Relaxei e parei de buscar informações no celular. Se aos 3 já vinha sendo difícil empatar, ganhar nem pensar, imagine aos 30.

Só fui saber do resultado no dia seguinte à noite enquanto passeava com meu cão e encontrei um dos com quem vejo os jogos.

“Sofrível!”

E teceu uma série infindável de comentários repetidos de jogos anteriores.

A novidade foi constatar que agora o Flamengo precisa fazer 3 gols para valer um.

Não importa se legítimos ou não. Desde quando isso vale no país onde a lei dos espertos prevalece? O que importa é que mesmo jogando mal, sem raça, perdidos em campo como esbravejou meu amigo, é que em fim fizemos os gols.

Mas de nada valeram. Sem problemas, não vou discutir árbitro de futebol.

Não acho, em hipótese alguma, que haja complô ou algo parecido. Por mais espertos que sejam, não os acho capazes o suficiente para bolar uma trama dessas sem deixar um enorme e escamoso rabo balançando para trás.

Por muito menos outros, não muitos, foram pegos e enquadrados. Tenho total certeza que são erros fruto de incapacidade técnica e física desses senhores e seus superiores.

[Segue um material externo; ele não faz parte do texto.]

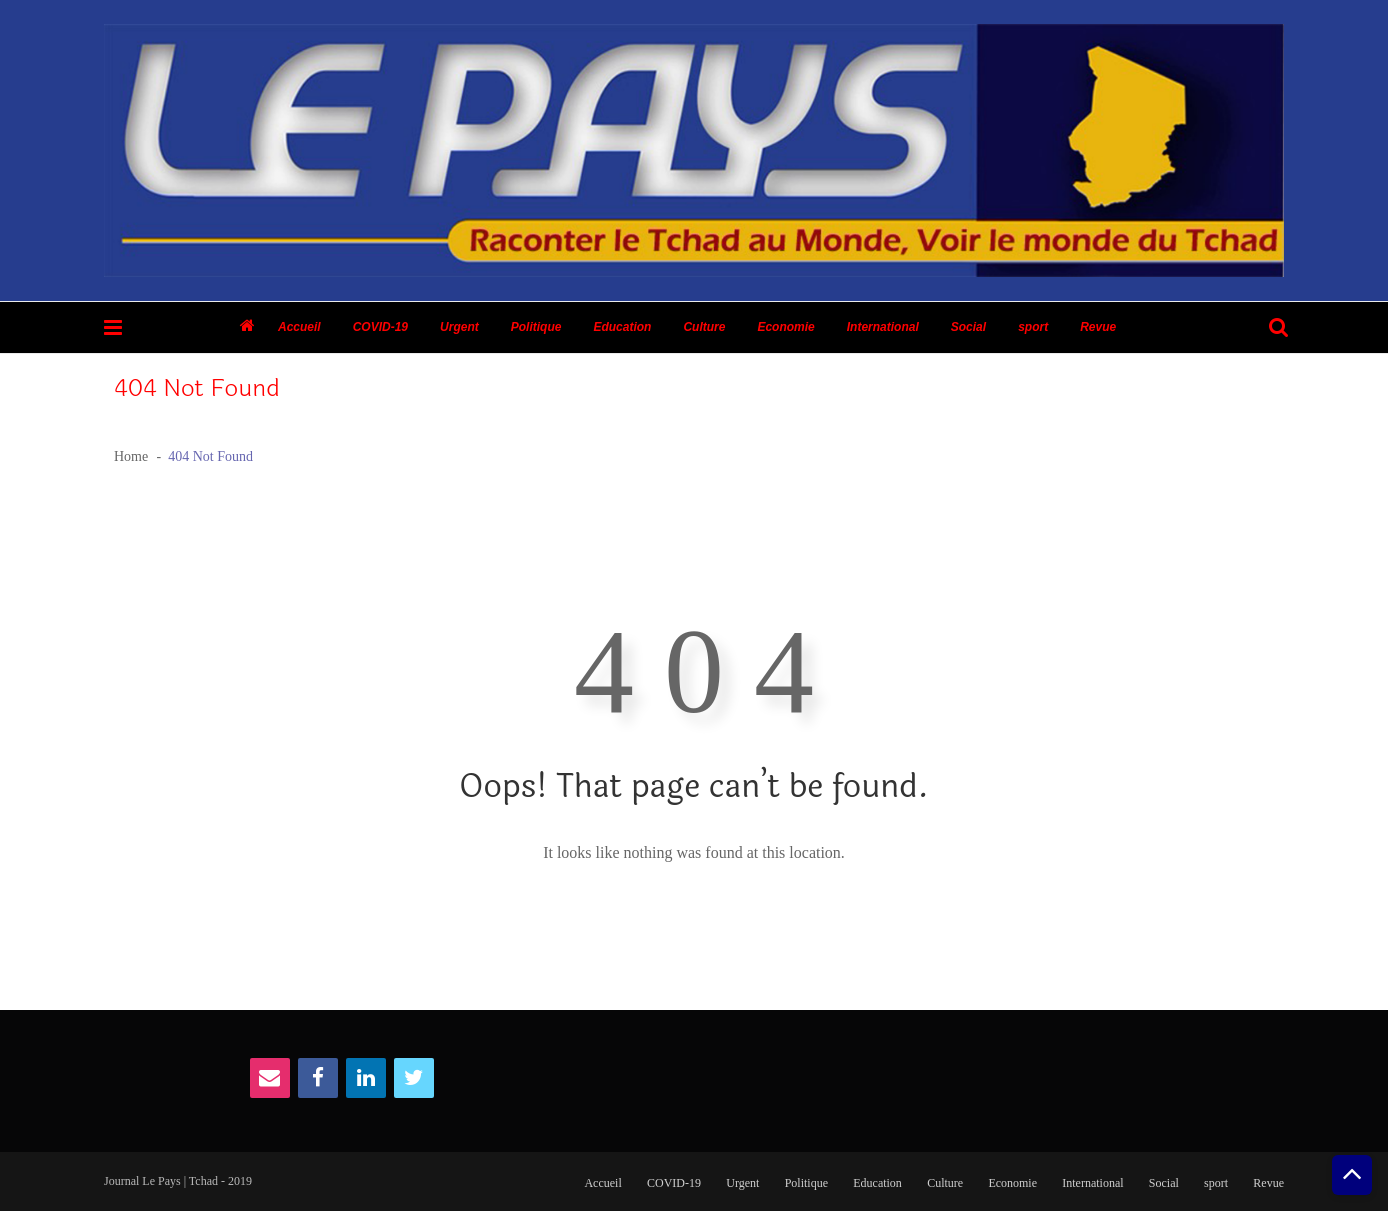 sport (1033, 327)
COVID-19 (380, 327)
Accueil (299, 327)
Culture (704, 327)
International (883, 327)
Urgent (459, 327)
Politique (536, 327)
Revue (1098, 327)
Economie (785, 327)
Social (968, 327)
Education (622, 327)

Sendo assim, não há o que discutir nesse sentido. Vida que segue.

O que não consigo entender é que muitos membros da arco-íris invejosa e mal vestida ainda acham que o Mais Querido é o time da mídia, da CBF, da Federação e sei lá mais o que.

Só mesmo um bando de ignorantes para imaginar tal coisa.

Sabíamos que esse começo seria difícil, mas não que seria vexaminoso.

Não tenho a menor dúvida que tempos melhores virão, mas que está complicado está.

Saudações.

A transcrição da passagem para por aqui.